Deux coups frappés à la porte interrompirent l’entretien de M. Lebrenn et de son hôte.

– Qui est là ? – dit le marchand.

– Moi, père.

– Entre, mon enfant.

– Père, – dit vivement Sacrovir, – plusieurs amis sont en bas ; ils arrivent de l’Hôtel de ville. Ils vous attendent.

– Mon enfant, – reprit M. Lebrenn, – tu es connu comme moi dans la rue ; tu vas accompagner notre hôte, en passant par le petit escalier qui aboutit sous la porte cochère, afin de ne pas passer par la boutique.

– Oui, père.

– Tu ne quitteras monsieur de Plouernel que lorsqu’il sera rentré chez lui, et tout à fait en sûreté.

– Soyez tranquille, mon père ; je viens déjà de traverser deux fois les barricades… Je réponds de tout.

– Pardon, monsieur, si je vous quitte ; – dit le marchand à M. de Plouernel. – Mes amis m’attendent…

– Adieu, monsieur… – dit le colonel d’une voix pénétrée. – J’ignore ce que l’avenir nous réserve ; nous pouvons nous retrouver encore dans des camps opposés ; mais, je vous le jure, je ne pourrai désormais vous regarder comme un ennemi.

Et M. de Plouernel suivit le fils du marchand.

M. Lebrenn, resté seul, contempla le casque du colonel pendant un instant, et se dit :

– Ah ! il est vraiment des fatalités étranges !…

Et prenant le casque, il alla le déposer dans cette pièce mystérieuse qui excitait si vivement la curiosité de Gildas.

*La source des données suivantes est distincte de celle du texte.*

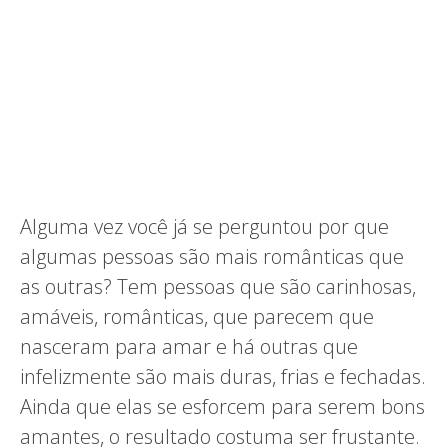
Alguma vez você já se perguntou por que
algumas pessoas são mais românticas que
as outras? Tem pessoas que são carinhosas,
amáveis, românticas, que parecem que
nasceram para amar e há outras que
infelizmente são mais duras, frias e fechadas.
Ainda que elas se esforcem para serem bons
amantes, o resultado costuma ser frustante.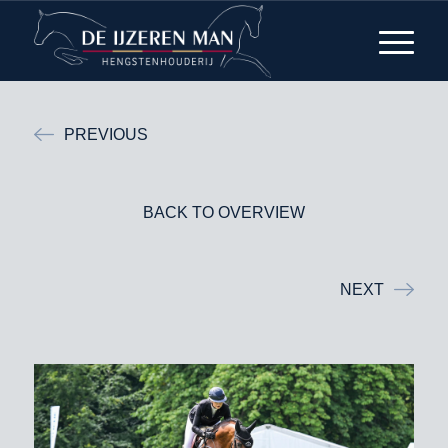
PREVIOUS
BACK TO OVERVIEW
NEXT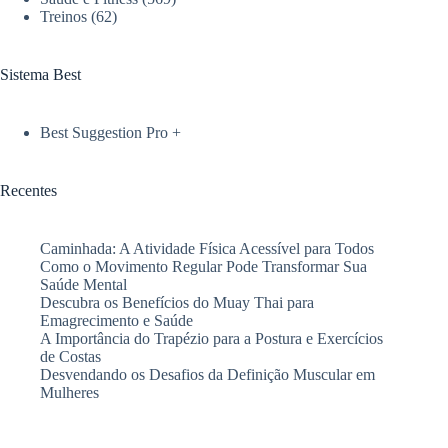
Treinos
(62)
Sistema Best
Best Suggestion Pro +
Recentes
Caminhada: A Atividade Física Acessível para Todos
Como o Movimento Regular Pode Transformar Sua
Saúde Mental
Descubra os Benefícios do Muay Thai para
Emagrecimento e Saúde
A Importância do Trapézio para a Postura e Exercícios
de Costas
Desvendando os Desafios da Definição Muscular em
Mulheres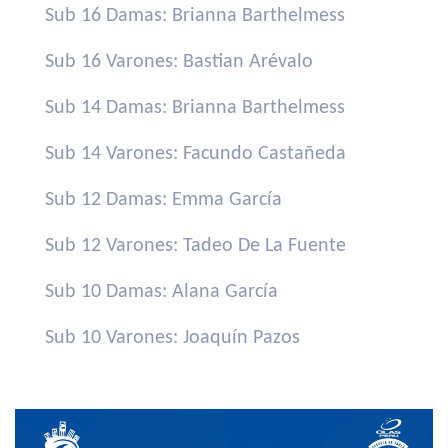
Sub 16 Damas: Brianna Barthelmess
Sub 16 Varones: Bastian Arévalo
Sub 14 Damas: Brianna Barthelmess
Sub 14 Varones: Facundo Castañeda
Sub 12 Damas: Emma García
Sub 12 Varones: Tadeo De La Fuente
Sub 10 Damas: Alana García
Sub 10 Varones: Joaquín Pazos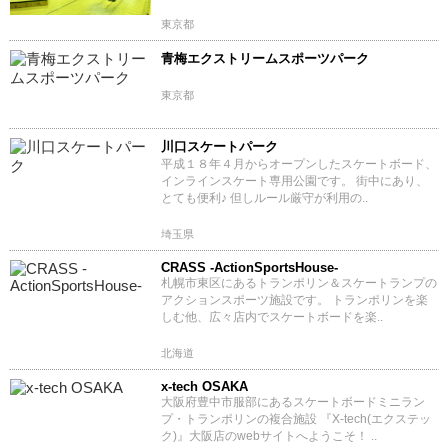
東京都
青梅エクストリームスポーツパーク
東京都
川口スケートパーク
平成１８年４月からオープンしたスケートボード、
インラインスケート専用公園です。 街中にあり、
とても便利♪ 但しルール厳守が利用の..
埼玉県
CRASS -ActionSportsHouse-
札幌市東区にあるトランポリン＆スケートランプの
アクションスポーツ施設です。 トランポリンを楽
しむ他、広々店内でスケートボードを楽..
北海道
x-tech OSAKA
大阪府豊中市服部にあるスケートボードミニラン
プ・トランポリンの複合施設 『X-tech(エクステッ
ク)』大阪店のwebサイトへようこそ！ ..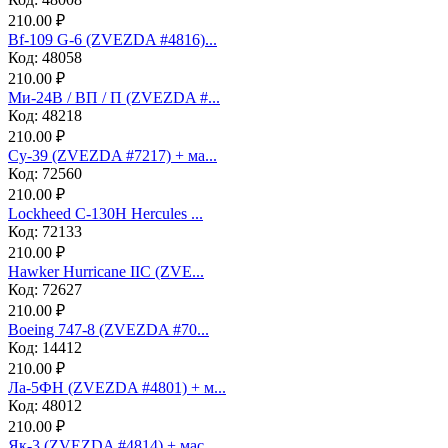
210.00 ₽
Bf-109 G-6 (ZVEZDA #4816)...
Код: 48058
210.00 ₽
Ми-24В / ВП / П (ZVEZDA #...
Код: 48218
210.00 ₽
Су-39 (ZVEZDA #7217) + ма...
Код: 72560
210.00 ₽
Lockheed C-130H Hercules ...
Код: 72133
210.00 ₽
Hawker Hurricane IIC (ZVE...
Код: 72627
210.00 ₽
Boeing 747-8 (ZVEZDA #70...
Код: 14412
210.00 ₽
Ла-5ФН (ZVEZDA #4801) + м...
Код: 48012
210.00 ₽
Як-3 (ZVEZDA #4814) + мас...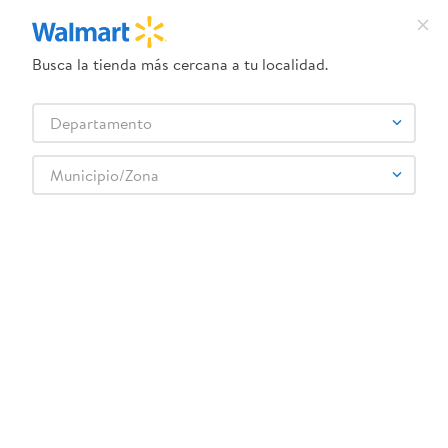
Busca la tienda más cercana a tu localidad.
¿Qué estás buscando?
Departamento
TÉRMINOS MÁS BUSCADOS
Selecciona tu tienda
1
.
herbal essences
Municipio/Zona
Abarrotes
Pastas
Salsa para Pasta y Pizza
2
.
dove uv
Avocado Dip Herdez Aguacate - 425 g
3
.
crema dove serum
4
.
ego
5
.
gillette venus
6
.
serums corporales dove
:
0072878262552
7
.
dove
Avocado Dip Herdez Aguacate - 425 g
8
.
pañales
Comentarios
9
.
desodorante dove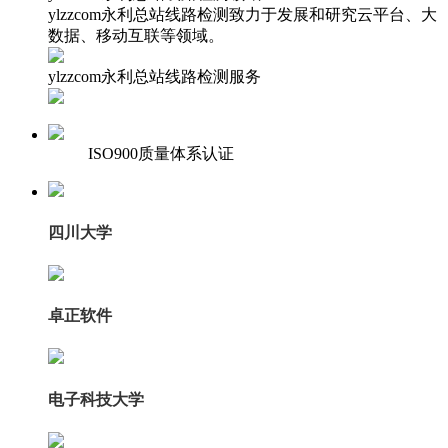
ylzzcom永利总站线路检测致力于发展和研究云平台、大
数据、移动互联等领域。
ylzzcom永利总站线路检测服务
ISO900质量体系认证
四川大学
卓正软件
电子科技大学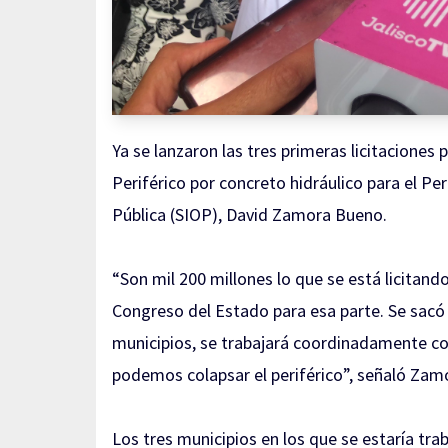
Ya se lanzaron las tres primeras licitaciones p
Periférico por concreto hidráulico para el Pe
Pública (SIOP), David Zamora Bueno.
“Son mil 200 millones lo que se está licitand
Congreso del Estado para esa parte. Se sacó l
municipios, se trabajará coordinadamente con
podemos colapsar el periférico”, señaló Zam
Los tres municipios en los que se estaría tr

M. Lebrenn vint ensuite rejoindre ses amis, qui lui apprirent que l’on ne doutait plus que la république ne fût proclamée par le gouvernement provisoire réuni à l’Hôtel de ville.

Chapitre 11

 

Comment la famille du marchand de toile, Georges Duchêne et son grand-père, assistèrent à une imposante cérémonie et à une touchante manifestation, aux cris de Vive la république ! – Comment le numéro onze cent vingt, forçat au bagne de Rochefort, fut menacé du bâton par un argousin et eut un entretien avec un général de la république, et ce qu’il en advint. – Ce que c’était que ce général et ce forçat.

 

1848-1849

Après la bataille, après la victoire, l’inauguration du triomphe et la glorification des cendres des victimes !

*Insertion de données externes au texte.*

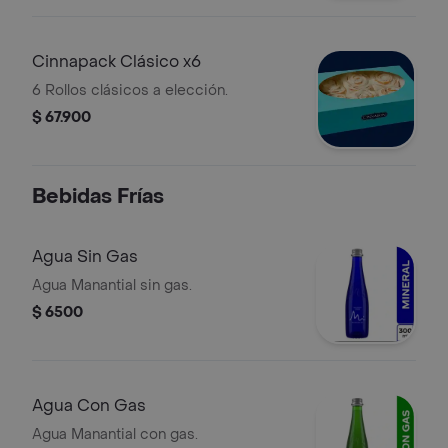
Cinnapack Clásico x6
6 Rollos clásicos a elección.
$ 67.900
Bebidas Frías
Agua Sin Gas
Agua Manantial sin gas.
$ 6500
Agua Con Gas
Agua Manantial con gas.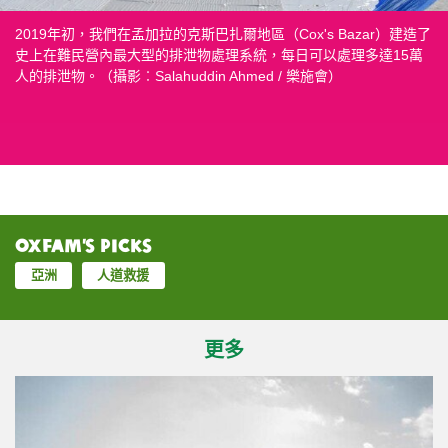
2019年初，我們在孟加拉的克斯巴扎爾地區（Cox's Bazar）建造了
樂施會的工作人員利用貨車將難民營內的排泄物收集箱運送到排泄
這座排泄物處理系統由樂施會的水利工程師和羅興亞難民合作建造
這座排泄物處理系統由樂施會的水利工作工程師和羅興亞難民合作
樂施會負責人道救援的同事李寶琪於2017年11月下旬在難民營內，
樂施會的前線同事和義務攝影師於2017年11月一同到訪難民營，沿
羅興亞人排除萬難來到難民營，每一個帳篷內，都有一個逃生的故
在Unchiprang難民營，樂施會為難民安裝貯水器及鋪設水管等輸水
2017年11月，在難民營內的一個山丘上，我們遇到了正放著風箏的
蘇曼妮亞與她的孩子棲身在Moinnarghona難民營。樂施會在該營地
在庫圖巴朗難民營，很多小孩忙著取用食水，供全家人使用。（拍
至今我們已向難民派發了近一萬套衛生包。目前，我們每日在數個
「樂施會發放的這個糧食包，裡面有大米、餅乾等足夠我們一家人
在Thengkhali 難民營，救援人員正爭分奪秒，向羅興亞難民派發衞
史上在難民營內最大型的排泄物處理系統，每日可以處理多達15萬
物處理中心。（攝影︰Dorothy Sang / 樂施會）
而成。（攝影︰Salahuddin Ahmed / 樂施會）
建造而成。（攝影︰Salahuddin Ahmed / 樂施會）
檢測我們與合作夥伴搭建的貯水塔和淨水過程。（拍攝：高仲明／
路可見不斷有難民進入難民營。（拍攝：高仲明／樂施會）
事。（拍攝：高仲明／樂施會）
設施，每日提供45,000升清潔食水，令15,000人受惠。（拍攝：高
Abir。他和朋友就地取材，用罐頭當線軸，竹枝當骨架，再加上線頭
安裝了水泵，蘇曼妮亞步行一小段路可抵達水泵抽取清潔食水。
攝：Tommy Trenchard／樂施會）
難民營向難民供應30萬升已氯化消毒的食水。（拍攝：Maruf
兩日食用。今晚，我們會配上薯仔做晚餐。」——Mohammad（拍
生用品及救援物資，以防霍亂爆發。（拍攝：Bekki Frost／樂施
人的排泄物。（攝影︰Salahuddin Ahmed / 樂施會）
樂施會）
仲明／樂施會）
自製了一隻風箏。他還不知從哪裡找到一個有明星肖象的膠袋，裁
（拍攝：Bekki Frost／樂施會）
Hasan／樂施會）
攝：Tommy Trenchard／樂施會）
會）
成風箏面和飄帶，令他的風箏在天空翱翔時特別醒目。（拍攝：高
仲明／樂施會）
Oxfam’s Picks
亞洲
人道救援
更多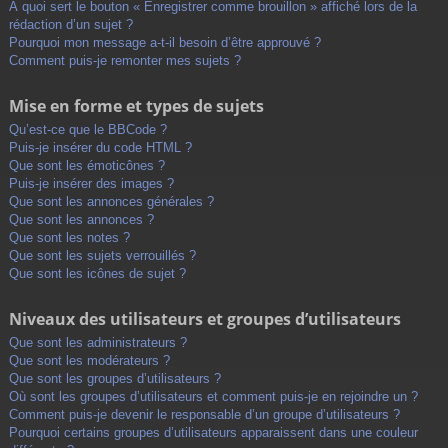
À quoi sert le bouton « Enregistrer comme brouillon » affiché lors de la
rédaction d’un sujet ?
Pourquoi mon message a-t-il besoin d’être approuvé ?
Comment puis-je remonter mes sujets ?
Mise en forme et types de sujets
Qu’est-ce que le BBCode ?
Puis-je insérer du code HTML ?
Que sont les émoticônes ?
Puis-je insérer des images ?
Que sont les annonces générales ?
Que sont les annonces ?
Que sont les notes ?
Que sont les sujets verrouillés ?
Que sont les icônes de sujet ?
Niveaux des utilisateurs et groupes d’utilisateurs
Que sont les administrateurs ?
Que sont les modérateurs ?
Que sont les groupes d’utilisateurs ?
Où sont les groupes d’utilisateurs et comment puis-je en rejoindre un ?
Comment puis-je devenir le responsable d’un groupe d’utilisateurs ?
Pourquoi certains groupes d’utilisateurs apparaissent dans une couleur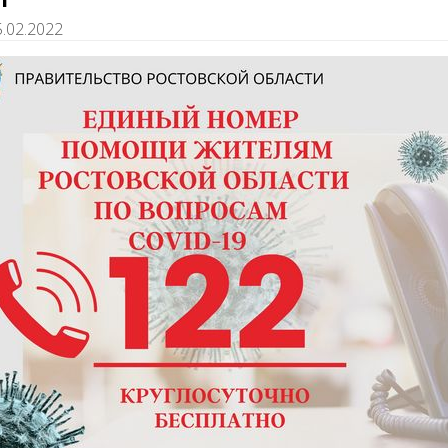
5.02.2022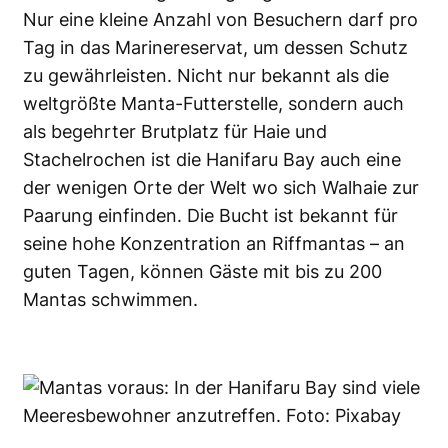
Nur eine kleine Anzahl von Besuchern darf pro
Tag in das Marinereservat, um dessen Schutz
zu gewährleisten. Nicht nur bekannt als die
weltgrößte Manta-Futterstelle, sondern auch
als begehrter Brutplatz für Haie und
Stachelrochen ist die Hanifaru Bay auch eine
der wenigen Orte der Welt wo sich Walhaie zur
Paarung einfinden. Die Bucht ist bekannt für
seine hohe Konzentration an Riffmantas – an
guten Tagen, können Gäste mit bis zu 200
Mantas schwimmen.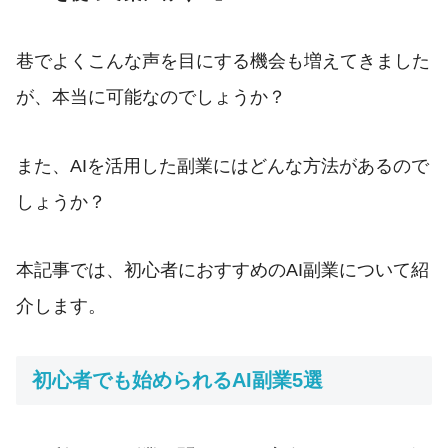
巷でよくこんな声を目にする機会も増えてきました
が、本当に可能なのでしょうか？
また、AIを活用した副業にはどんな方法があるので
しょうか？
本記事では、初心者におすすめのAI副業について紹
介します。
初心者でも始められるAI副業5選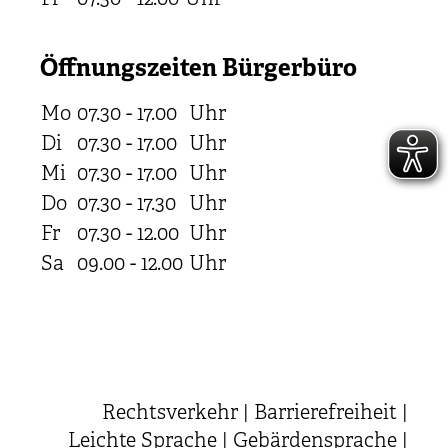
Öffnungszeiten Bürgerbüro
Mo
07.30 - 17.00
Uhr
Di
07.30 - 17.00
Uhr
Mi
07.30 - 17.00
Uhr
Do
07.30 - 17.30
Uhr
Fr
07.30 - 12.00
Uhr
Sa
09.00 - 12.00
Uhr
Rechtsverkehr
|
Barrierefreiheit
|
Leichte Sprache
|
Gebärdensprache
|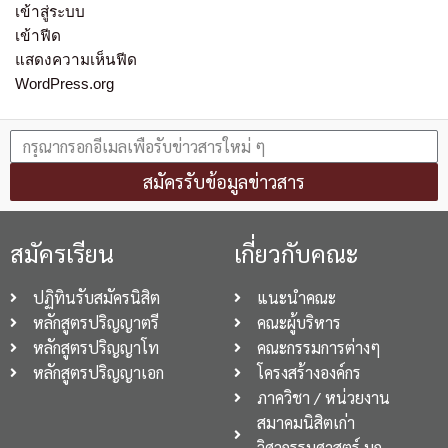
เข้าสู่ระบบ
เข้าฟีด
แสดงความเห็นฟีด
WordPress.org
สมัครรับข้อมูลข่าวสาร
สมัครเรียน
เกี่ยวกับคณะ
ปฏิทินรับสมัครนิสิต
แนะนำคณะ
หลักสูตรปริญญาตรี
คณะผู้บริหาร
หลักสูตรปริญญาโท
คณะกรรมการต่างๆ
หลักสูตรปริญญาเอก
โครงสร้างองค์กร
ภาควิชา / หน่วยงาน
สมาคมนิสิตเก่า
วิศวกรรมศาสตร์ มก.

Quelques jours après le renversement du trône de Louis-Philippe, vers les dix heures du matin, la foule se pressait aux abords de l’église de la Madeleine, dont la façade disparaissait entièrement sous d’immenses draperies noires et argent. Au fronton du monument on lisait ces mots :

RÉPUBLIQUE FRANÇAISE.

Liberté – Égalité – Fraternité.

Un peuple immense encombrait les boulevards, où s’élevaient, depuis la Bastille jusqu’à la place de la Madeleine, deux rangs de hauts trépieds funéraires.